Honda CB500X Modelljahr 2019 in Rot von rechts nach links in Schräglage

Honda CB500X 2019 im TestDas Abenteuer kann beginnen

Als die CB500X im Jahr 2013 auf die Weltbühne rollte, galt sie noch als Crossoverbike – als Mischung zwischen Naked Bike und Sporttourer, versetzt mit einer Prise Abenteuergeist. Für 2019 präferiert Honda eine neue, klarere Positionierung: die CB500X wird eindeutig zu einem Adventurebike, also einer Reiseenduro.

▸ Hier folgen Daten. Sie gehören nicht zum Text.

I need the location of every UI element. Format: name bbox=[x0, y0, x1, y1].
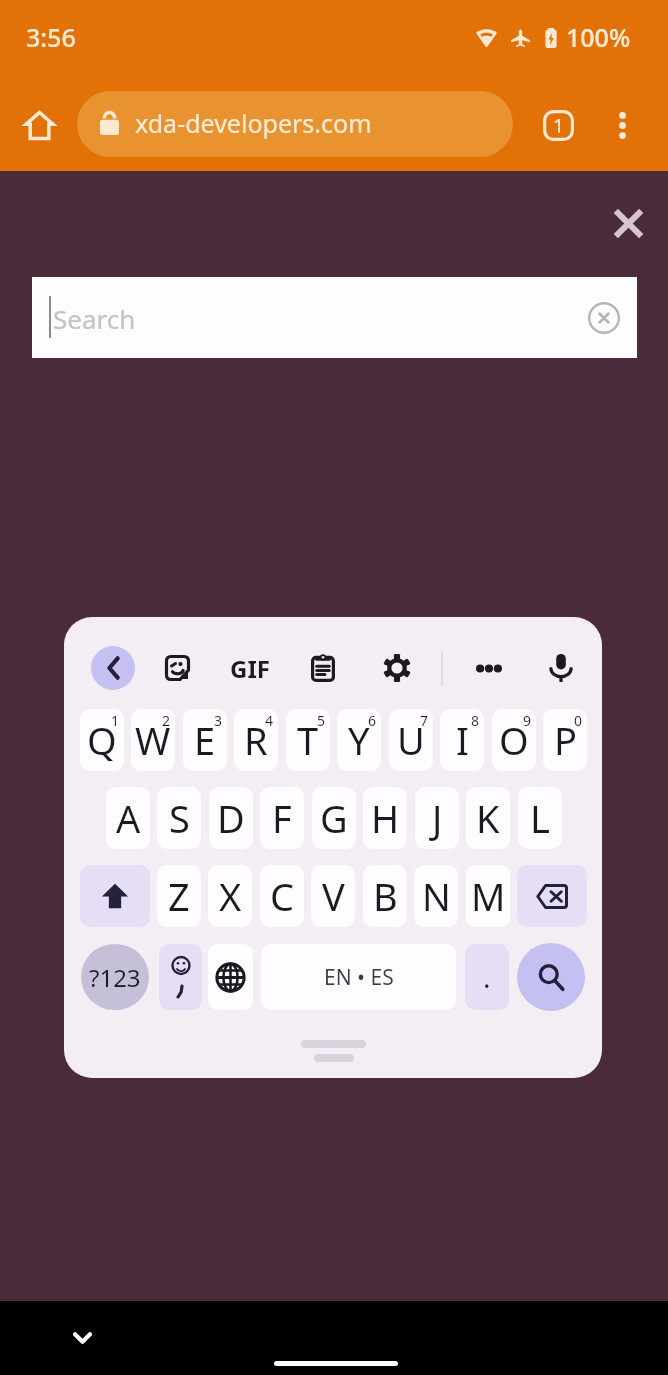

Die Zutaten dafür bestehen aus drei Teilen. Zunächst aus einem 19-Zoll-Vorderrad (mit Dunlop Trailmax in der Dimension 110/60-19), das bei Adventurebikes zum guten Ton gehört. Dann wurden die Federwege angehoben, vorne um zehn, hinten um 17 Millimeter; wir halten nun gesamt bei 150/135 Millimeter. Und letztlich wurden Wind- und Wetterschutz deutlich verbessert. Man erkennt’s an den breiteren Ausformungen links und rechts vom Tank (der ebenfalls leicht verändert wurde), vor allem aber an der um 20 Millimeter höheren Scheibe. Sie kann über acht Schrauben nochmals um weitere 40 Millimeter höher gesetzt werden.

Für den vollen Adventure-Geschmack sorgen letztlich auch noch jede Menge Zubehörteile, die in dieses Metier passen: ein robuster Sturzbügel, an den Nebelscheinwerfer montiert werden können, ein Gepäckträger, ein Topcase, Seitenkoffer, Heizgriffe und eine 12-Volt-Steckdose im Cockpit. Sehr gut mitgedacht: Über den Instrumenten wurde eine Querstange montiert, auf der sich blickgünstig ein Navi befestigen lässt.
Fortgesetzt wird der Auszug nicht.